Activity:
The expected output is each line in the data below that includes the string "Надувные".

Saved entries:
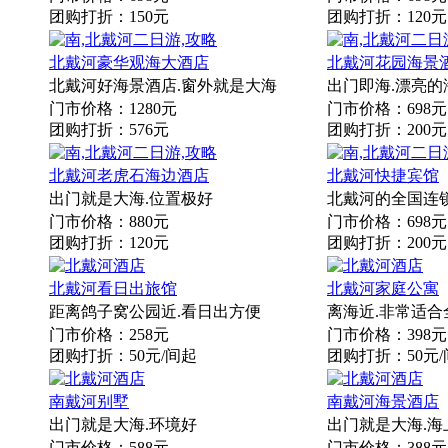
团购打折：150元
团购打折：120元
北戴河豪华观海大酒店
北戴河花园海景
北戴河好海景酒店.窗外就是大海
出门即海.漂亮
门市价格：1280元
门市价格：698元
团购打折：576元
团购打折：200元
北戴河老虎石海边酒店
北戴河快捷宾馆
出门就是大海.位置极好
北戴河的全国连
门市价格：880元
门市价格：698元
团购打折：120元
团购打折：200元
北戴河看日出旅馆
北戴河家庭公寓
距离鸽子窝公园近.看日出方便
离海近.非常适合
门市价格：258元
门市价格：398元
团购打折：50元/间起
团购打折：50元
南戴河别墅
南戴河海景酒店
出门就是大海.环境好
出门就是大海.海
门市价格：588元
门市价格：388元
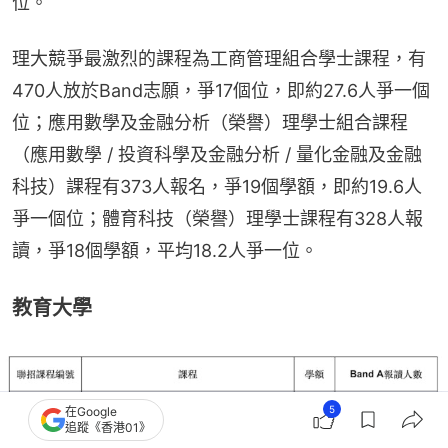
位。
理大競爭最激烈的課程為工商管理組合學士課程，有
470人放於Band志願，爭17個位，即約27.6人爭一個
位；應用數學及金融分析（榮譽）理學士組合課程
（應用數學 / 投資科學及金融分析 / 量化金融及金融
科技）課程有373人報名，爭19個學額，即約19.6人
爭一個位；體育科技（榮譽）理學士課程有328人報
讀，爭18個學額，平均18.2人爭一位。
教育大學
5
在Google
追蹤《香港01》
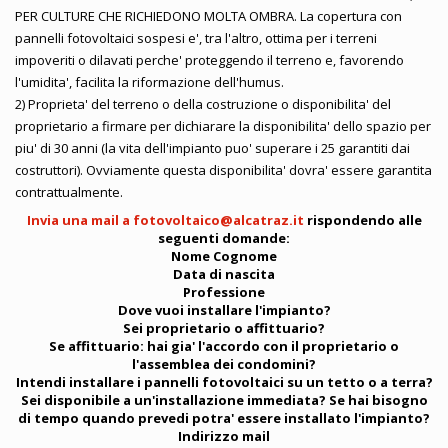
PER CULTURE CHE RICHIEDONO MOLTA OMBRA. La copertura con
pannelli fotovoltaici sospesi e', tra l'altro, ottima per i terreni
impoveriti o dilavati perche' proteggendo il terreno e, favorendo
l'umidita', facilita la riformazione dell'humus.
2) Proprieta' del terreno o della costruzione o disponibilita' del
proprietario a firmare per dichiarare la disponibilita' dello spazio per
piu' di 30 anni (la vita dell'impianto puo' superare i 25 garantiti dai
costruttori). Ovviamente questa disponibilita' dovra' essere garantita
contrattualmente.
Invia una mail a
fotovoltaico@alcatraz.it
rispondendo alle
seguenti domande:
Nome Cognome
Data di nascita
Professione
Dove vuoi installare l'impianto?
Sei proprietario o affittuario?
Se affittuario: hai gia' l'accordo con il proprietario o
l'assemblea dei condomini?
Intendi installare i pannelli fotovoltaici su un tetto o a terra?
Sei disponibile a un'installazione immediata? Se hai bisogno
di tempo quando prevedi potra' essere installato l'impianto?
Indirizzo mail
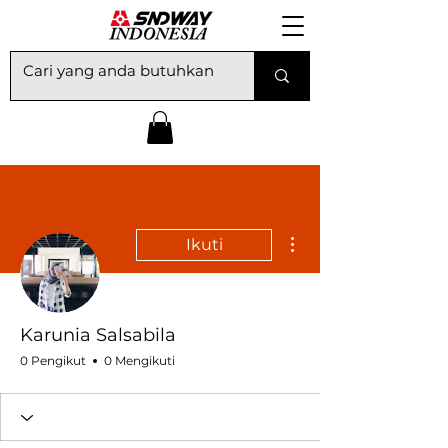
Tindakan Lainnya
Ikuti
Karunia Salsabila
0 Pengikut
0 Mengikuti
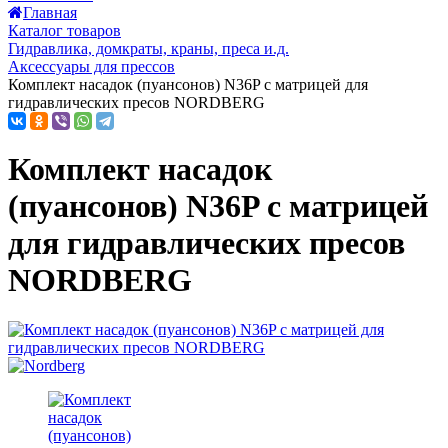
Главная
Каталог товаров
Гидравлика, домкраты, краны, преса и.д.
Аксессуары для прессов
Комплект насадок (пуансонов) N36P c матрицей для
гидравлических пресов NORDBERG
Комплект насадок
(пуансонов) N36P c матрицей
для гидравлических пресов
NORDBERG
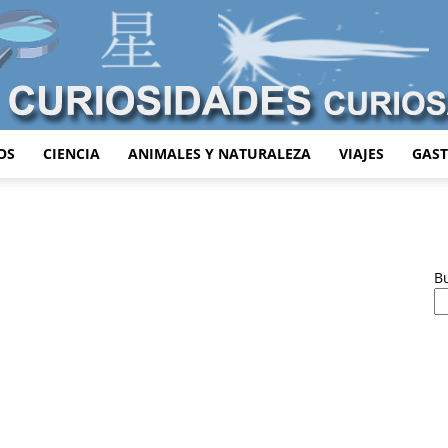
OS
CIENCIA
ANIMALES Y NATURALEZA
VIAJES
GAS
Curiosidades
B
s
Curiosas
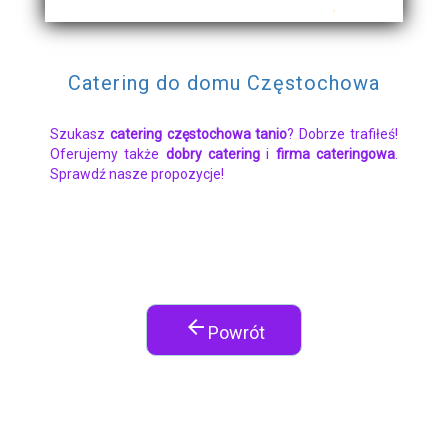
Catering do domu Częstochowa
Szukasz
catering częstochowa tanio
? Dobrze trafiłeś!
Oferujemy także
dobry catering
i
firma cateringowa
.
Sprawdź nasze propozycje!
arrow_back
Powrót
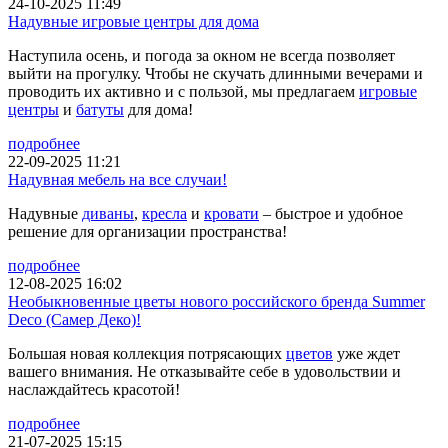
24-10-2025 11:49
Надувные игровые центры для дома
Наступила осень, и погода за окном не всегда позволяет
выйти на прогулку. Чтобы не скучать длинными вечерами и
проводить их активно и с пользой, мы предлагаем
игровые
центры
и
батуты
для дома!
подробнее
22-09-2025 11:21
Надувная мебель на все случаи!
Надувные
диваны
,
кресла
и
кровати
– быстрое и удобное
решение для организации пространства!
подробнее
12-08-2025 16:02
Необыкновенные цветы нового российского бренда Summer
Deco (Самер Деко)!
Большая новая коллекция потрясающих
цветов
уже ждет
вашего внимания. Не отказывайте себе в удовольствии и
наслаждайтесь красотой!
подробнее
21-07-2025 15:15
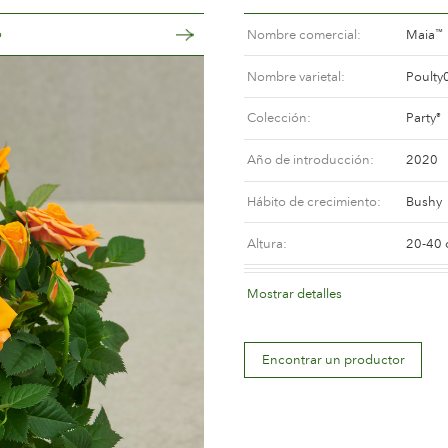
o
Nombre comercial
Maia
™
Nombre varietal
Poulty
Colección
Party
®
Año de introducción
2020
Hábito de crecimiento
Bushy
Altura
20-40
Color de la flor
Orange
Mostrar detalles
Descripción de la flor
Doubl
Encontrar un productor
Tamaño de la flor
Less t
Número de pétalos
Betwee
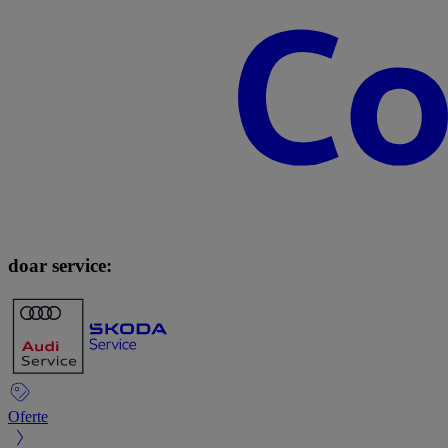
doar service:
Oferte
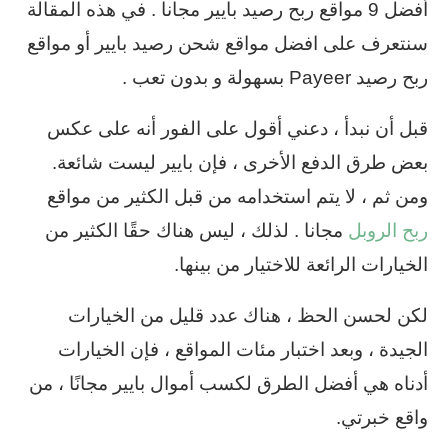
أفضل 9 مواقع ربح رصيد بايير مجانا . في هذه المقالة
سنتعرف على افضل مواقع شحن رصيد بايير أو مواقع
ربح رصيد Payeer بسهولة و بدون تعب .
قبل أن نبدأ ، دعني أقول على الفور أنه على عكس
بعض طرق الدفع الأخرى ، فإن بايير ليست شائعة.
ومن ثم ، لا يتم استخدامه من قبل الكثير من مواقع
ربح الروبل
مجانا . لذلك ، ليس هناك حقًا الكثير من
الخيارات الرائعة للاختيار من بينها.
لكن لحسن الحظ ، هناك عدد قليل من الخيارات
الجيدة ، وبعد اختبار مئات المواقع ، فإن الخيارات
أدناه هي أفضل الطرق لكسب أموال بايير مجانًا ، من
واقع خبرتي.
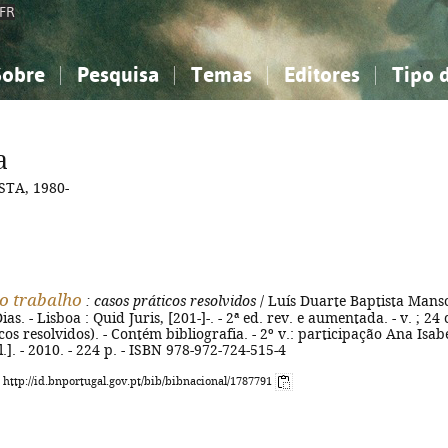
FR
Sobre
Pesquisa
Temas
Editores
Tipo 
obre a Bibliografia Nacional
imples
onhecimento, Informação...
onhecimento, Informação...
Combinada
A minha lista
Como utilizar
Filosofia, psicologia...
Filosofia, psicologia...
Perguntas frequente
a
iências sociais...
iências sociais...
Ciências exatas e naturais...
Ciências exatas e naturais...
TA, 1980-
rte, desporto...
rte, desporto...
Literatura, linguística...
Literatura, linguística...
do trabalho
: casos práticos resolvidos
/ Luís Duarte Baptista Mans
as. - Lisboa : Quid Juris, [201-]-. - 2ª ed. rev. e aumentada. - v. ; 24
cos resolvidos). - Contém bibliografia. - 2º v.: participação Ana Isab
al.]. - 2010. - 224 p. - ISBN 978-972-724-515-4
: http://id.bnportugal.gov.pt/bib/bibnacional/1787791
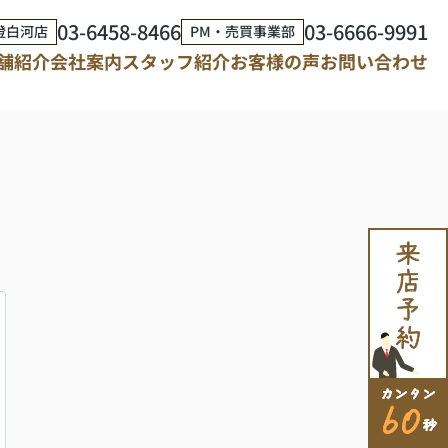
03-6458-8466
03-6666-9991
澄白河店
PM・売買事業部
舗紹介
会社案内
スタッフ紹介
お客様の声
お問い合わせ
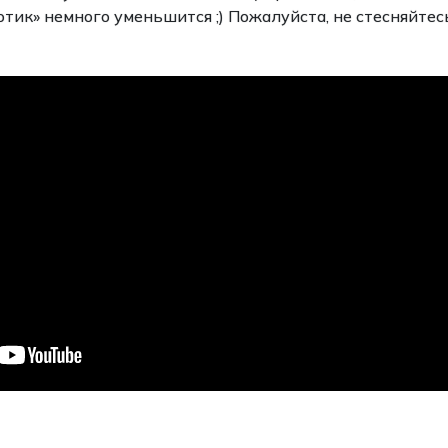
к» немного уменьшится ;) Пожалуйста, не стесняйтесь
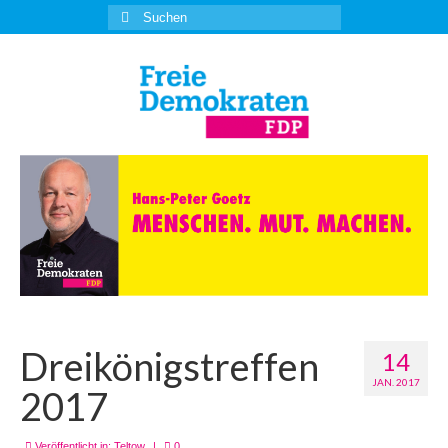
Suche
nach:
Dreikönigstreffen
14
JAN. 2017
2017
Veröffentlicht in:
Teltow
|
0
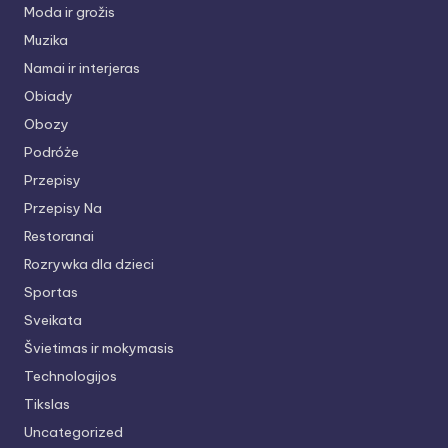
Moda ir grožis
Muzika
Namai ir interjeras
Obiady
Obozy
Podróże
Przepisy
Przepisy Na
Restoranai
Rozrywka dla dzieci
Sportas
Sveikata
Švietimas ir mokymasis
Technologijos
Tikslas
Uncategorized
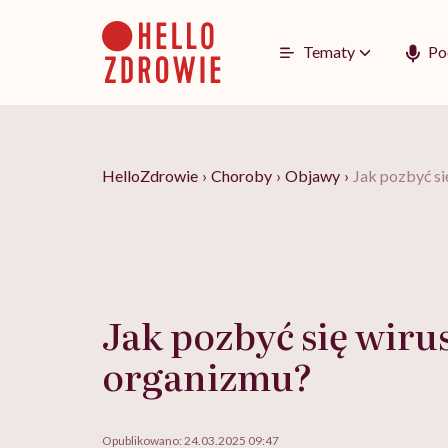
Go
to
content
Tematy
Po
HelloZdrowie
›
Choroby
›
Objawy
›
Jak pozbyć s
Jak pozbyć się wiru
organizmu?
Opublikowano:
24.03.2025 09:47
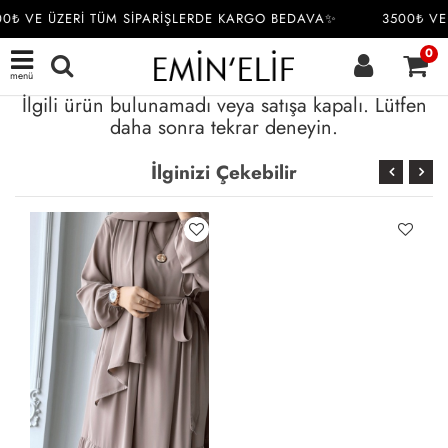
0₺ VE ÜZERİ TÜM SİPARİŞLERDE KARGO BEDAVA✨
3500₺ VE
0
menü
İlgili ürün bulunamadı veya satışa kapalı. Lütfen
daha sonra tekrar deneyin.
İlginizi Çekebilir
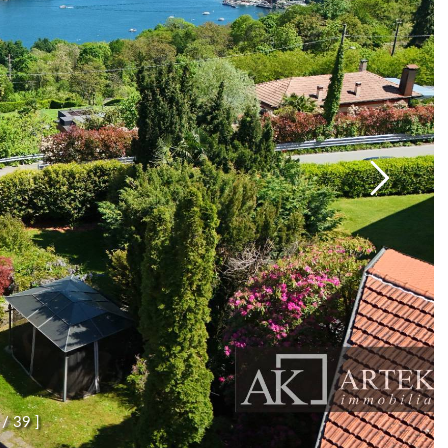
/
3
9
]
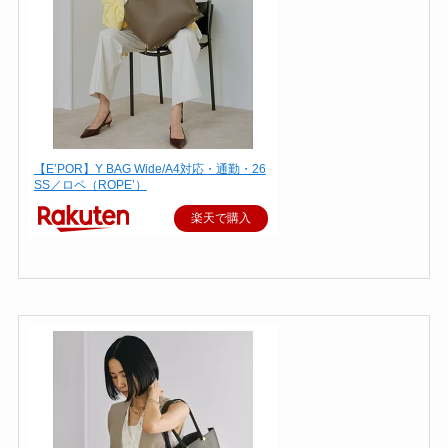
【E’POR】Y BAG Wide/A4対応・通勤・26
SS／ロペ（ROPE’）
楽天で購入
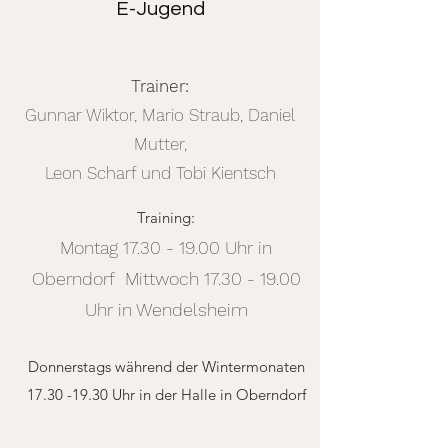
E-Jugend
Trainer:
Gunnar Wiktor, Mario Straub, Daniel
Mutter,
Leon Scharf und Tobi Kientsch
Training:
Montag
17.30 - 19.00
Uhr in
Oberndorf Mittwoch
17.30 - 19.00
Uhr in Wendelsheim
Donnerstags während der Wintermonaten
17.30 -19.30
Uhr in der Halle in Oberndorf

Result of this exercise:
Надувные игровые центры для дома
Надувные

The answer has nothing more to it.